Marx tried to reduce the complexity of human civilization — art, law, morality, religion, emotion, family, culture — to production relations and class struggle. This is a deeply reductionist view of history. 

Human beings are not merely economic units. History is not simply the mechanical unfolding of class conflict. Any theory that claims to have discovered the final law of human history while ignoring the complexity of human behavior is not scientific humility. It is intellectual arrogance. 

To claim possession of “truth” before fully understanding human society — and then to attack or suppress everyone who disagrees — is not science. It is dogma. 

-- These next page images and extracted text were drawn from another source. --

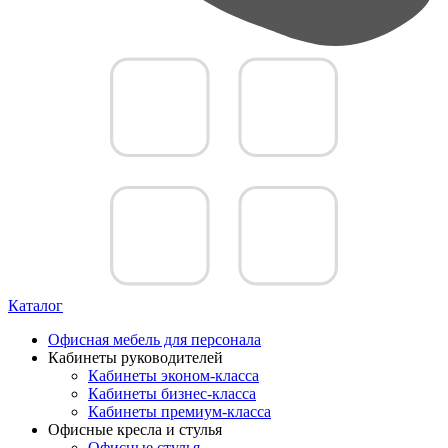
Каталог
Офисная мебель для персонала
Кабинеты руководителей
Кабинеты эконом-класса
Кабинеты бизнес-класса
Кабинеты премиум-класса
Офисные кресла и стулья
Офисные стулья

Speculative “Laws” of History

A scientific theory requires careful observation and disciplined generalization. Marx’s so-called laws of history often look more like ideological projection. 

He interpreted social structures through the lens of class struggle and class oppression, then built a grand theory on that interpretation. Concepts such as “class,” “surplus value,” and “proletarian revolution” are treated as objective scientific categories, but they often function as flexible political labels. 

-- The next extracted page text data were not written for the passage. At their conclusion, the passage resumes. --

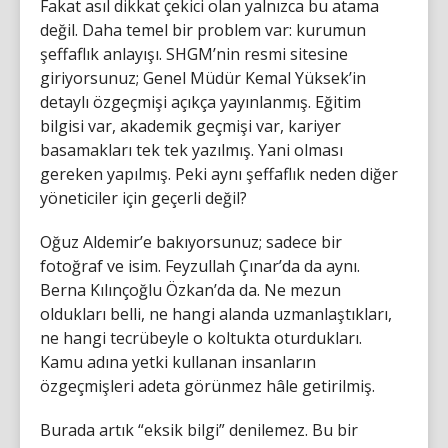
Fakat asıl dikkat çekici olan yalnızca bu atama
değil. Daha temel bir problem var: kurumun
şeffaflık anlayışı. SHGM’nin resmi sitesine
giriyorsunuz; Genel Müdür Kemal Yüksek’in
detaylı özgeçmişi açıkça yayınlanmış. Eğitim
bilgisi var, akademik geçmişi var, kariyer
basamakları tek tek yazılmış. Yani olması
gereken yapılmış. Peki aynı şeffaflık neden diğer
yöneticiler için geçerli değil?
Oğuz Aldemir’e bakıyorsunuz; sadece bir
fotoğraf ve isim. Feyzullah Çınar’da da aynı.
Berna Kılınçoğlu Özkan’da da. Ne mezun
oldukları belli, ne hangi alanda uzmanlaştıkları,
ne hangi tecrübeyle o koltukta oturdukları.
Kamu adına yetki kullanan insanların
özgeçmişleri adeta görünmez hâle getirilmiş.
Burada artık “eksik bilgi” denilemez. Bu bir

This flexibility leads to absurd contradictions. 

Marx and Engels were called leaders of the proletariat, even though Engels was a wealthy capitalist and Marx received substantial financial support from him. Later, in Marxist regimes, wealthy party officials could be described as proletarian revolutionaries, while peasants who tried to keep extra grain for survival could be labeled bourgeois, kulaks, landlords, or class enemies. 

When a theory can define a rich party official as “proletarian” and a starving farmer as “bourgeois,” its categories are not scientific. They are political weapons. 

A Theory That Cannot Be Properly Modeled

A serious social or political theory should be capable of at least some kind of coherent modeling. We can model centralized systems, decentralized systems, market systems, bureaucratic systems, and many forms of institutional behavior. 

But key Marxist ideas such as “distribution according to need,” “the dictatorship of the proletariat,” and the eventual disappearance of the state are extremely difficult to model in any rigorous way. They are slogans more than operational systems. 

There is an old Soviet joke: “I don’t know what communism is, but it definitely isn’t science. If it were science, they would have tested it on dogs first.” 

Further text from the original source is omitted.